#### [INPUT RECORDS]
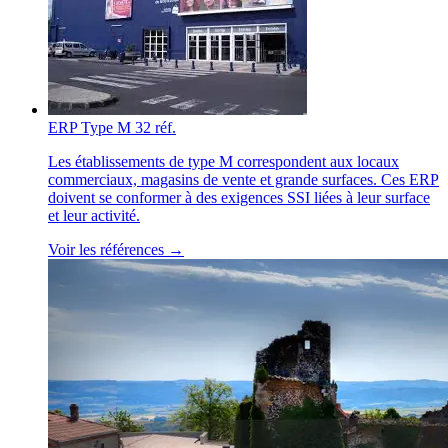
ERP Type M
32 réf.
Les établissements de type M correspondent aux locaux
commerciaux, magasins de vente et grande surfaces. Ces ERP
doivent se conformer à des exigences SSI liées à leur surface
et leur activité.
Voir les références →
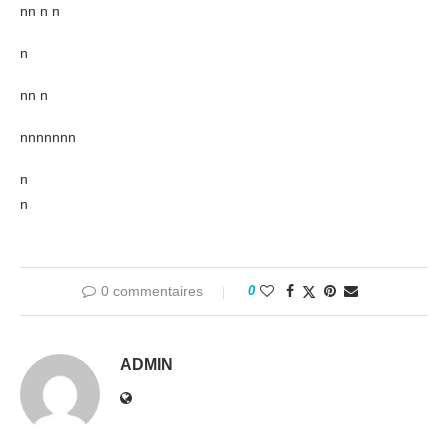
nn n n
n
nn n
nnnnnnn
n
n
0 commentaires
0
ADMIN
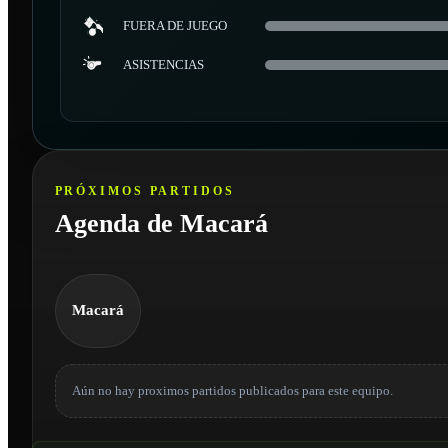
FUERA DE JUEGO
ASISTENCIAS
PRÓXIMOS PARTIDOS
Agenda de Macará
Macará
Aún no hay proximos partidos publicados para este equipo.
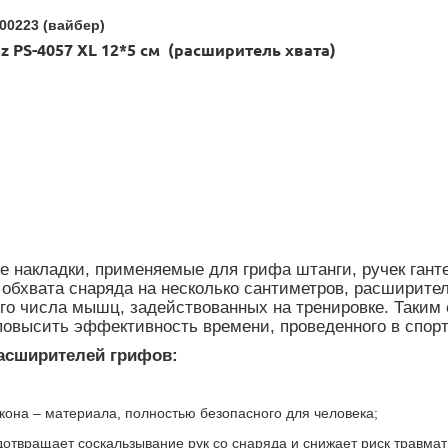
00223 (вайбер)
 PS-4057 XL 12*5 см (расширитель хвата)
 накладки, применяемые для грифа штанги, ручек ганте
 обхвата снаряда на несколько сантиметров, расширит
го числа мышц, задействованных на тренировке. Таким 
повысить эффективность времени, проведенного в спор
расширителей грифов:
икона – материала, полностью безопасного для человека;
отвращает соскальзывание рук со снаряда и снижает риск травмат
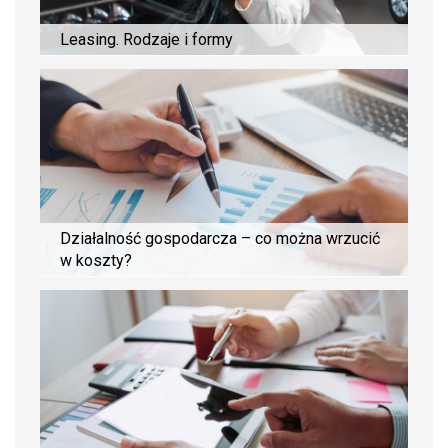
Leasing. Rodzaje i formy
Działalność gospodarcza – co można wrzucić
w koszty?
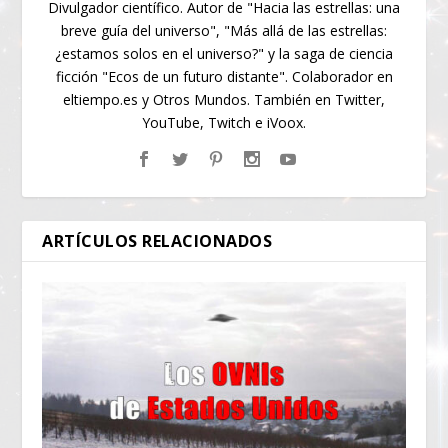
Divulgador científico. Autor de "Hacia las estrellas: una
breve guía del universo", "Más allá de las estrellas:
¿estamos solos en el universo?" y la saga de ciencia
ficción "Ecos de un futuro distante". Colaborador en
eltiempo.es y Otros Mundos. También en Twitter,
YouTube, Twitch e iVoox.
ARTÍCULOS RELACIONADOS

#### [WHAT TO PRODUCE]
Every line above in which the word "estrellas" occurs is to be copied.

#### [ANSWER BOX]
Divulgador científico. Autor de "Hacia las estrellas: una
breve guía del universo", "Más allá de las estrellas:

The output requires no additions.